**Records to process:**

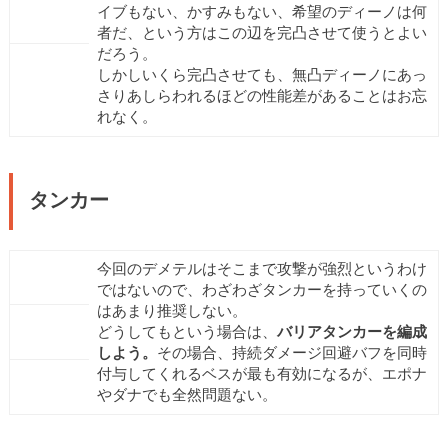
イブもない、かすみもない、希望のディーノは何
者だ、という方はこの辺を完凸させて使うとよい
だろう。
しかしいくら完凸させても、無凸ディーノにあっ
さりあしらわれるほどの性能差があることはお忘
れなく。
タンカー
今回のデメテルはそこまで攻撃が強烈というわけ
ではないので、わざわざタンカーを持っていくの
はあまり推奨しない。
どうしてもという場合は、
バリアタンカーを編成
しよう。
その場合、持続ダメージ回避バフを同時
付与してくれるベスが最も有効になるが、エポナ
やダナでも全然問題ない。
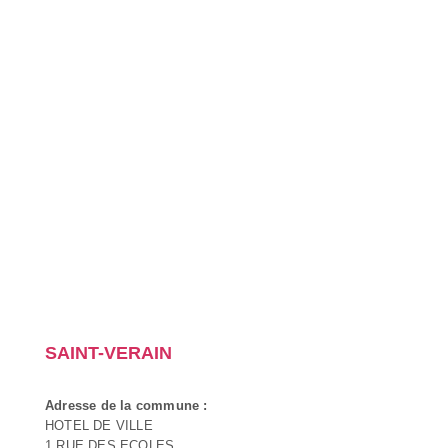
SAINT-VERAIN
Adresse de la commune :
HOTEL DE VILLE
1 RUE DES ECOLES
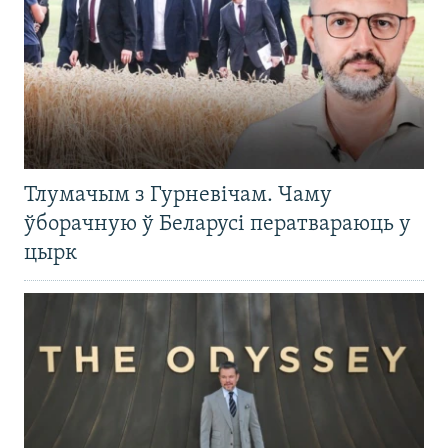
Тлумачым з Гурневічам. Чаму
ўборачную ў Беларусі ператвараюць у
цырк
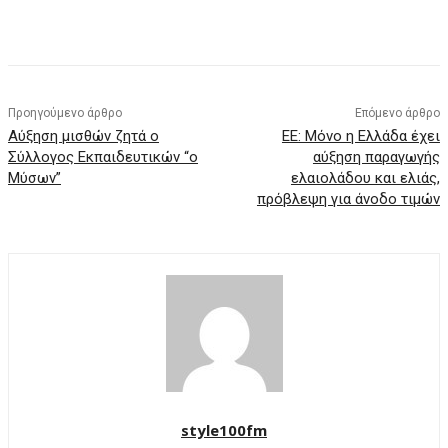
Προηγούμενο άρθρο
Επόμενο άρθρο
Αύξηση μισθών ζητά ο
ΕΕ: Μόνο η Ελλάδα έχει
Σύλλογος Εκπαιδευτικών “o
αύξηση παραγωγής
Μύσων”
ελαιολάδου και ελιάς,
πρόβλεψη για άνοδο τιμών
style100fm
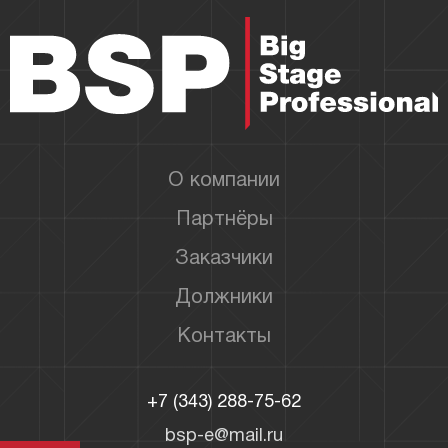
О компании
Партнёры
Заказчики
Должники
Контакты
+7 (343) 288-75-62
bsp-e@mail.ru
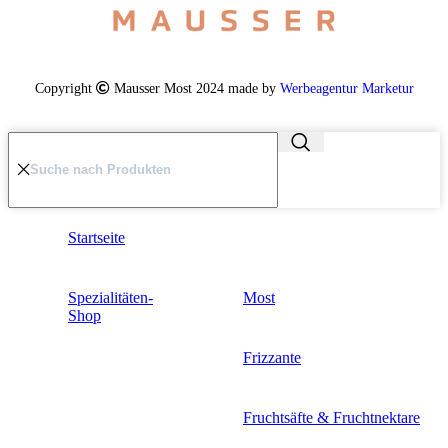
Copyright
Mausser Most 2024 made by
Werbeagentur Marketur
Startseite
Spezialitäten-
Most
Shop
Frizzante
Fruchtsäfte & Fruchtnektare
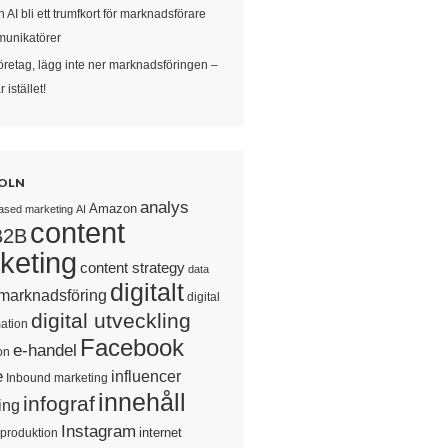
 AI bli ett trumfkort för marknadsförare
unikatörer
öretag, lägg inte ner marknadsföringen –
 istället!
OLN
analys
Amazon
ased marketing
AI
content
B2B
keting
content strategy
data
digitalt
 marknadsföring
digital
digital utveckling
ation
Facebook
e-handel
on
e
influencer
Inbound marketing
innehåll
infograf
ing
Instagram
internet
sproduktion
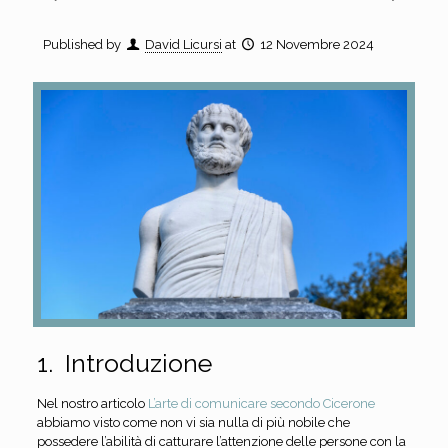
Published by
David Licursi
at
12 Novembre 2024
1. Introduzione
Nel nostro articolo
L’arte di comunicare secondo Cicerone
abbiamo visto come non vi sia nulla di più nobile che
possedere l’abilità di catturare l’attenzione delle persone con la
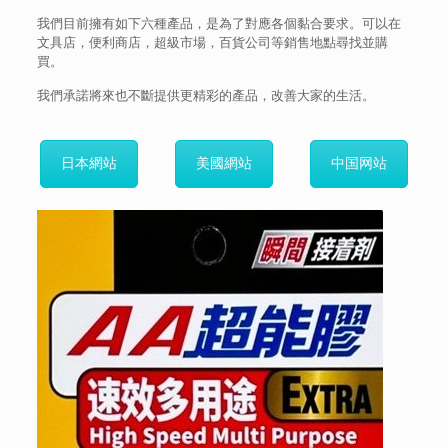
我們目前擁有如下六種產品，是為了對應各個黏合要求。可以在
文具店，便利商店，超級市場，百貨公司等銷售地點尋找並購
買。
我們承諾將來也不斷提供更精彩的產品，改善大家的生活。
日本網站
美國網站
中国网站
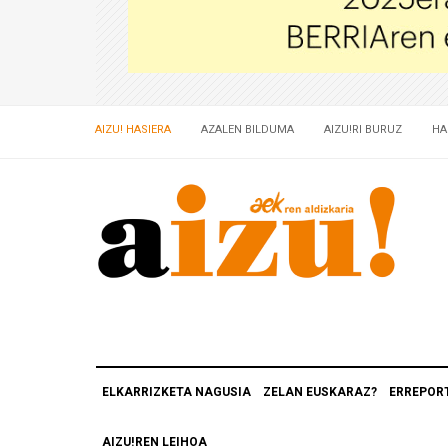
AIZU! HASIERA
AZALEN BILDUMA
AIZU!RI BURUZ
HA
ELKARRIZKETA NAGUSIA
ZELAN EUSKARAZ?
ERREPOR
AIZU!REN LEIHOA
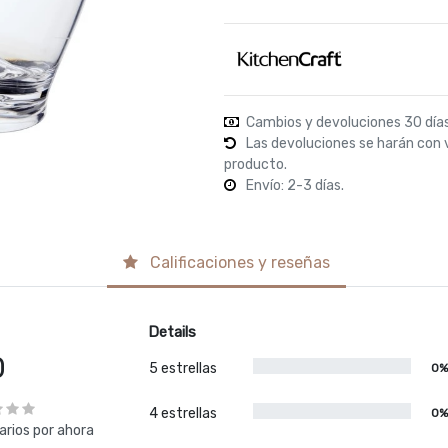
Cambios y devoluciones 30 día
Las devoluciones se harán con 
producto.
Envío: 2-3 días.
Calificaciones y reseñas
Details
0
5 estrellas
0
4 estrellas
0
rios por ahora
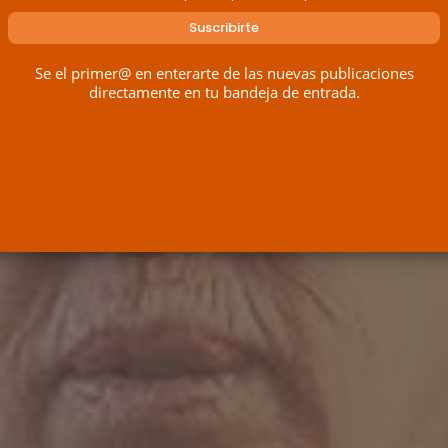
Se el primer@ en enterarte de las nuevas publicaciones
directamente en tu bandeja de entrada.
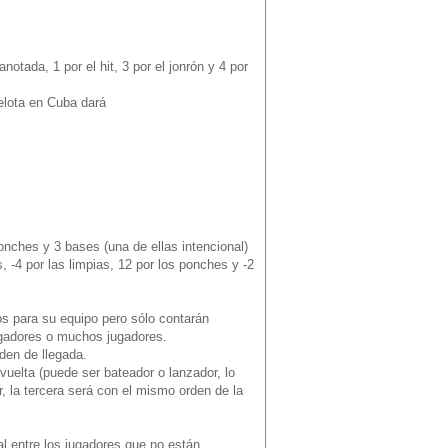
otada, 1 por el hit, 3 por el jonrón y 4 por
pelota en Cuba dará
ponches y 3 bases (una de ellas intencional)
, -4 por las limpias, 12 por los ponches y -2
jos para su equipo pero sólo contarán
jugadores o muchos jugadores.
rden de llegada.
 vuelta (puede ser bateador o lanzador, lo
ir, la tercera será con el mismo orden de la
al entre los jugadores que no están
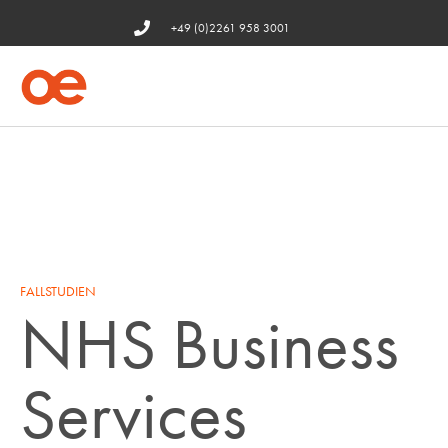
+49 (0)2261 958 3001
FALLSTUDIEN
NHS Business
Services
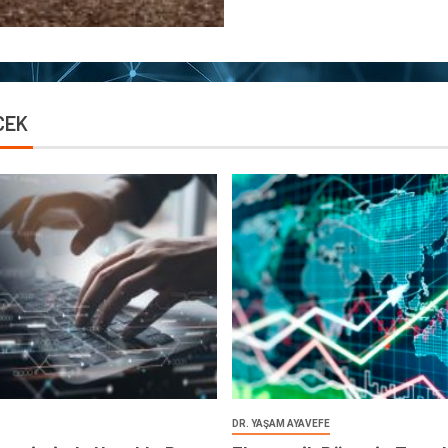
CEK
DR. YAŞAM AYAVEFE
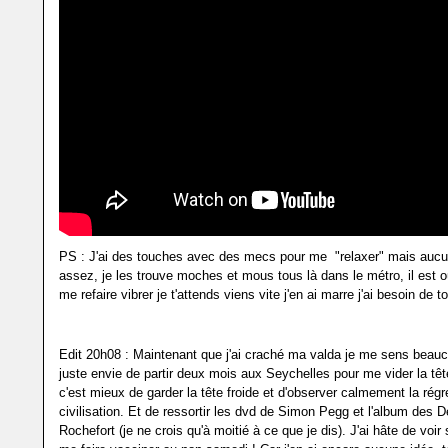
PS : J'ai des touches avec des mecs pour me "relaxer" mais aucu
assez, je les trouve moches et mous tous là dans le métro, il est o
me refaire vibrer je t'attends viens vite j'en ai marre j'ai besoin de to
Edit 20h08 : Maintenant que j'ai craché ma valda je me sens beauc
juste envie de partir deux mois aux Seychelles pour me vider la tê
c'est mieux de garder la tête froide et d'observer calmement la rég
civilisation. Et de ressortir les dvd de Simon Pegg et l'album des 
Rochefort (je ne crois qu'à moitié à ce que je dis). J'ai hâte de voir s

--

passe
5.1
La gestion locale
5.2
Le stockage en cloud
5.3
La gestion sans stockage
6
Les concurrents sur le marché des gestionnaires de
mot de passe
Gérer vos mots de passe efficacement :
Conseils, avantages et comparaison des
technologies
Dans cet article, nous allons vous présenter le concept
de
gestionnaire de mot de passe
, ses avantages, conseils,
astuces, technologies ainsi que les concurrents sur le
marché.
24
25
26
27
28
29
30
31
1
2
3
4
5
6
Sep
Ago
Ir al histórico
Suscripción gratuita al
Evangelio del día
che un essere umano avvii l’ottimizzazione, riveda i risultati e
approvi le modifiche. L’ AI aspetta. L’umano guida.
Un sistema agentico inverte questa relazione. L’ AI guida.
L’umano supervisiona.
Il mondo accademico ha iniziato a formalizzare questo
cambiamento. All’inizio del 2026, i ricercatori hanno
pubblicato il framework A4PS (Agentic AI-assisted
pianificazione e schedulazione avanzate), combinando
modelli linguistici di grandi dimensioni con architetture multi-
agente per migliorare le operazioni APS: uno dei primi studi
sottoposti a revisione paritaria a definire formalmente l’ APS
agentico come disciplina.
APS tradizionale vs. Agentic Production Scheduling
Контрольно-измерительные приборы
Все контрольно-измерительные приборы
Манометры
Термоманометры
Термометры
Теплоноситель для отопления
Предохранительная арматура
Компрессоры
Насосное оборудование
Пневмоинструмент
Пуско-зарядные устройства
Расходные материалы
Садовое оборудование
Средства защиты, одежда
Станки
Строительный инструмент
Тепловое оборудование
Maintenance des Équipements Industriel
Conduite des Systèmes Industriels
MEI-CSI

==

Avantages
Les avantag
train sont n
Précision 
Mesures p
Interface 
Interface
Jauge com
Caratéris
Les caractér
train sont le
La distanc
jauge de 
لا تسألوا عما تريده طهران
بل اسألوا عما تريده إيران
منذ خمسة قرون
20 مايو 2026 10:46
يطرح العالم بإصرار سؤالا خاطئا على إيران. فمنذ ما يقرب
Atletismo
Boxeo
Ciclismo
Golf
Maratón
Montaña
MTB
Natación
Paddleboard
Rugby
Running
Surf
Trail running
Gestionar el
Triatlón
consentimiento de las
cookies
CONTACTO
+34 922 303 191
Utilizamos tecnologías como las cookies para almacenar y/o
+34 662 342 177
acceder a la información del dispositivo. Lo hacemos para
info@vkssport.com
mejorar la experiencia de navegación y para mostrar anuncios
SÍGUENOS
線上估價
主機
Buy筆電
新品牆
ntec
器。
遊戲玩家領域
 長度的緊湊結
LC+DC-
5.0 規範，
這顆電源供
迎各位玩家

**Exercise aim:**
Among the entries above, copy exactly the stretch from the line holding "directamente en tu bandeja de entrada." through the line holding "PS : J'ai des", leaving out any pictures.

**Response to this task:**
directamente en tu bandeja de entrada.
otada, 1 por el hit, 3 por el jonrón y 4 por
pelota en Cuba dará
ponches y 3 bases (una de ellas intencional)
, -4 por las limpias, 12 por los ponches y -2
jos para su equipo pero sólo contarán
jugadores o muchos jugadores.
rden de llegada.
 vuelta (puede ser bateador o lanzador, lo
ir, la tercera será con el mismo orden de la
al entre los jugadores que no están
+49 (0)2261 958 3001
FALLSTUDIEN
NHS Business
Services
CEK
DR. YAŞAM AYAVEFE
PS : J'ai des touches avec des mecs pour me "relaxer" mais aucu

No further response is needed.